I appreciate everyone's interest in the surveys the DWR conducts. Most of the Regional Aqautics Managers are more than happy to have a few volunteers come help. Give them a call if you are interested. The phone numbers for each of the regional offices can be found either online or in the Fishing Guidebook.

Paul


----------



## wyogoob (Sep 7, 2007)

Interesting stuff Paul, thanks. I'd like to help sometime. 

My dad used a gillnet with only one size of hole. We targeted catfish in the 1lb - 2lb range, a marketable size in those days because most catfish were eaten whole, not filleted. We'd catch a few walleye and sauger, and keep them for ourselves. Then there were always gar, northerns, pickerel and turtles snooping around looking for a free meal. The turtles preyed on dead fish caught in the net and once in awhile they would get trapped in the net and drown. Those were the days.

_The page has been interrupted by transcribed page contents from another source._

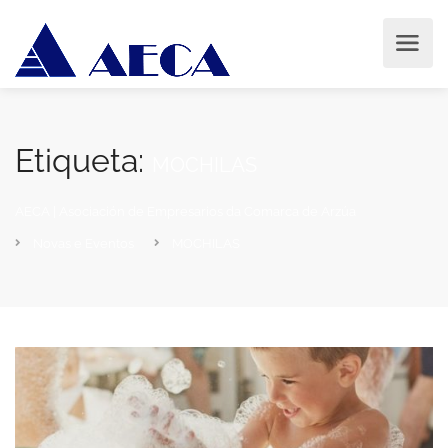
Etiqueta:
MOCHILAS
AECA | Asociación de Empresarios da Comarca de Arzúa
Novas e Eventos
MOCHILAS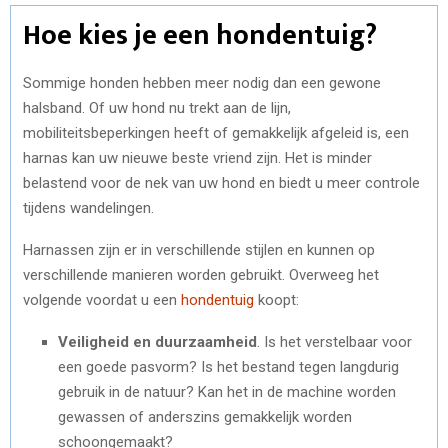
Hoe kies je een hondentuig?
Sommige honden hebben meer nodig dan een gewone
halsband. Of uw hond nu trekt aan de lijn,
mobiliteitsbeperkingen heeft of gemakkelijk afgeleid is, een
harnas kan uw nieuwe beste vriend zijn. Het is minder
belastend voor de nek van uw hond en biedt u meer controle
tijdens wandelingen.
Harnassen zijn er in verschillende stijlen en kunnen op
verschillende manieren worden gebruikt. Overweeg het
volgende voordat u een
hondentuig
koopt:
Veiligheid en duurzaamheid
. Is het verstelbaar voor
een goede pasvorm? Is het bestand tegen langdurig
gebruik in de natuur? Kan het in de machine worden
gewassen of anderszins gemakkelijk worden
schoongemaakt?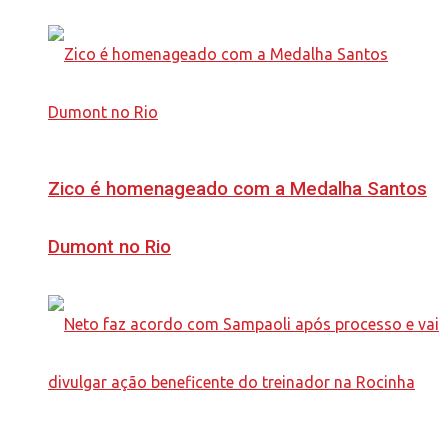
Zico é homenageado com a Medalha Santos
Dumont no Rio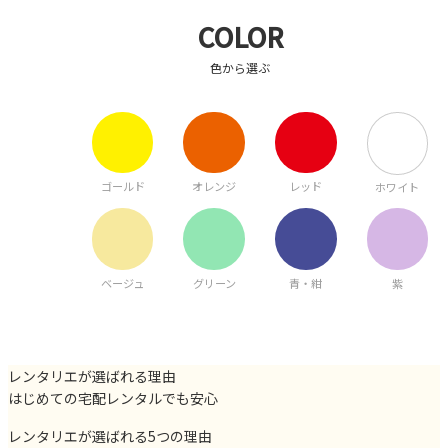
COLOR
色から選ぶ
ゴールド
オレンジ
レッド
ホワイト
ベージュ
グリーン
青・紺
紫
レンタリエが選ばれる理由
はじめての宅配レンタルでも安心
レンタリエが選ばれる5つの理由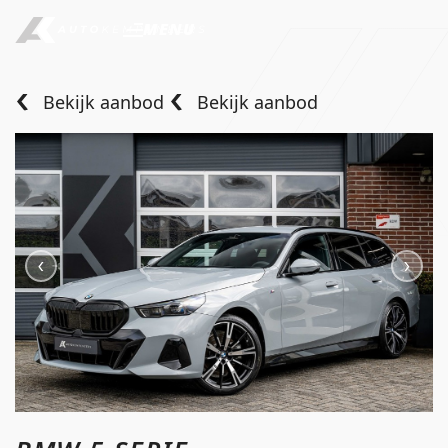
MENU
Bekijk aanbod
Bekijk aanbod
Home
Aanbod
Diensten
Over ons
Verkocht
Contact
info@autokempeneers.nl
+31345 507 909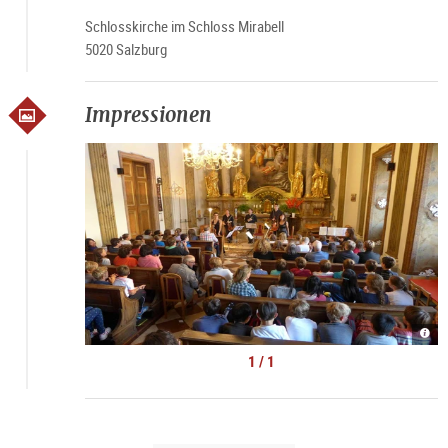
Schlosskirche im Schloss Mirabell
5020 Salzburg
Impressionen
©
Mus
im
1 / 1
Mira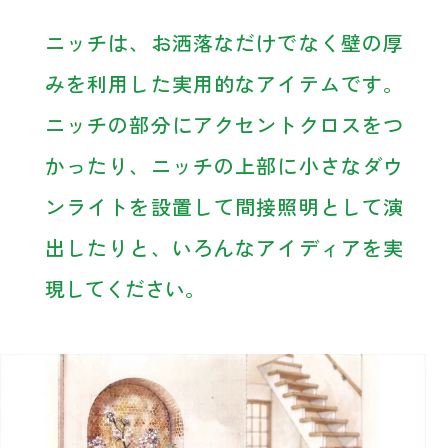
ニッチは、お洒落なだけでなく壁の厚
みを利用した実用的なアイテムです。
ニッチの部分にアクセントクロスをつ
かったり、ニッチの上部に小さなダウ
ンライトを設置して間接照明として演
出したりと、いろんなアイディアを実
現してください。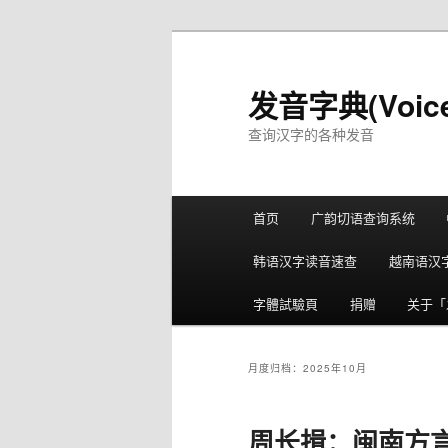
跳
跳
至
至
主
副
发音字典(Voice
内
内
查询汉字的各种发音
容
容
区
区
域
域
主
首页
广韵切语查询系统
页
韩语汉字读音速查
越南语汉
字體試驗頁
捐赠
关于「发
月度归档：
2025年10月
周长揖：闽南方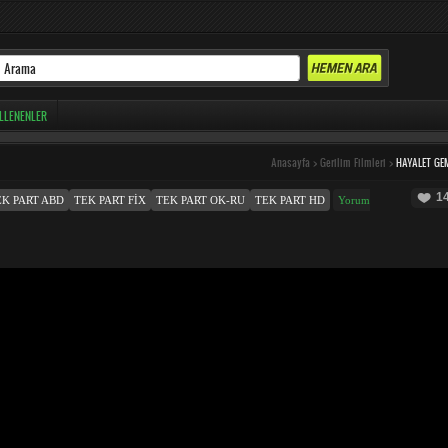
LLENENLER
Anasayfa
>
Gerilim Filmleri
>
HAYALET GE
1
EK PART ABD
TEK PART FIX
TEK PART OK-RU
TEK PART HD
Yorum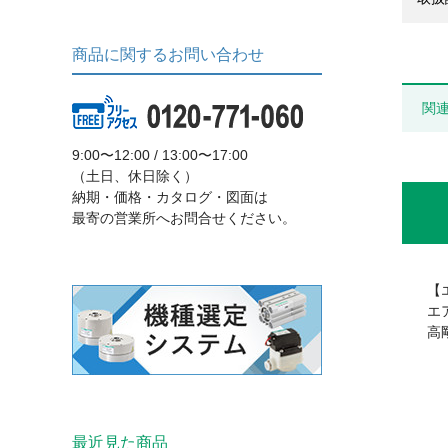
商品に関するお問い合わせ
関
9:00〜12:00 / 13:00〜17:00
（土日、休日除く）
納期・価格・カタログ・図面は
最寄の営業所へお問合せください。
【
エ
高
最近見た商品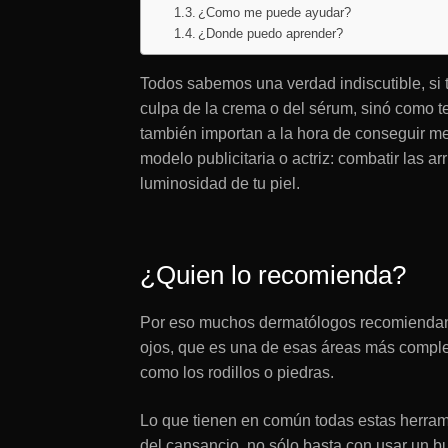
¿Como me puede ayudar?
¿Donde puedo aprender?
Todos sabemos una verdad indiscutible, si 
culpa de la crema o del sérum, sinó como te
también importan a la hora de conseguir m
modelo publicitaria o actriz: combatir las 
luminosidad de tu piel.
¿Quien lo recomienda?
Por eso muchos dermatólogos recomiendan u
ojos, que es una de esas áreas más complej
como los rodillos o piedras.
Lo que tienen en común todas estas herrami
del cansancio, no sólo basta con usar un bu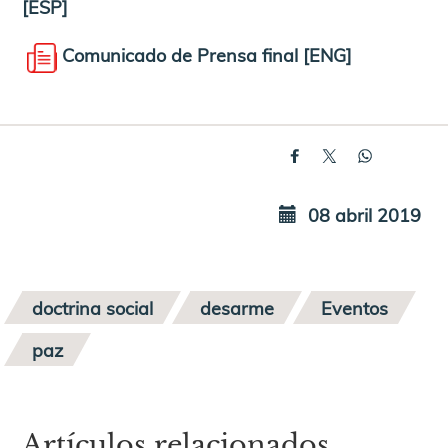
[ESP]
Comunicado de Prensa final [ENG]
08 abril 2019
doctrina social
desarme
Eventos
paz
Artículos relacionados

A couple weeks ago I fished a private lake south of Evanston. There was a man from Utah working the lake with a gillnet removing suckers and chubs for the owner. His net was similar to what we used for catfish so many years ago. He would stretch the net out down at the inlet for 4 hours or so (at sun-up or sun-down). If he had help to run the net he would pivot the net over to the bank like a seine. We helped him that night and made some racoons very happy.

Chime in more often Paul, keep us posted.


----------